AVAILABLE DATA:
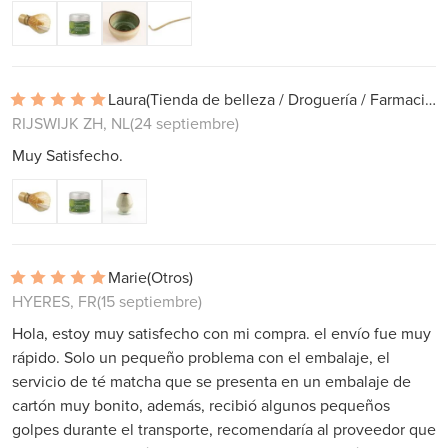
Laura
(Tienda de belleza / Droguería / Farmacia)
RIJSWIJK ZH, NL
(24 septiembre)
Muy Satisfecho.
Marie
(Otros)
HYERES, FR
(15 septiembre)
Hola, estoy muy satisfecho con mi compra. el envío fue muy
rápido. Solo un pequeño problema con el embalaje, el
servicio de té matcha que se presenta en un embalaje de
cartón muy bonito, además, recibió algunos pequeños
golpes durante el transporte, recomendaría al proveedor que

--

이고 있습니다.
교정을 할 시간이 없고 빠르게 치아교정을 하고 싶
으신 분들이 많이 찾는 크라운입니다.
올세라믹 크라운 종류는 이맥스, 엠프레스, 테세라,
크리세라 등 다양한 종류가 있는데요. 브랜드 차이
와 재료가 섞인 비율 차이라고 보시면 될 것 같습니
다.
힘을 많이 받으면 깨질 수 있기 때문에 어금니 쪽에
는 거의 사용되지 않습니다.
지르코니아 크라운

==

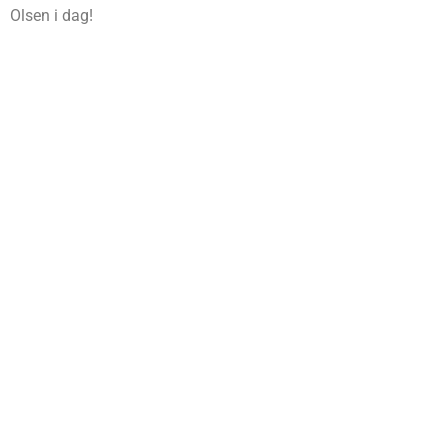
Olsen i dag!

TASK PROMPT: For the data above, give the number of lines in which the word "embalaje" appears, and nothing more.

ANSWER TO THIS TASK: 2